(Extracted page text data)
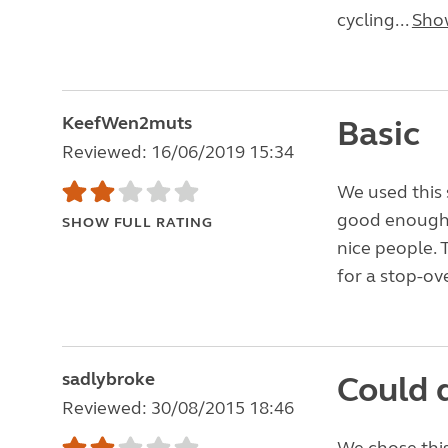
cycling...
Sho
KeefWen2muts
Basic
Reviewed: 16/06/2019 15:34
We used this 
good enough 
SHOW FULL RATING
nice people. 
for a stop-ove
sadlybroke
Could 
Reviewed: 30/08/2015 18:46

» WHAT YOU NEED TO DO
Where does "Reviewed" appear in the records above? Copy each line that holds it.

» EXERCISE OUTPUT
Reviewed: 16/06/2019 15:34
Reviewed: 30/08/2015 18:46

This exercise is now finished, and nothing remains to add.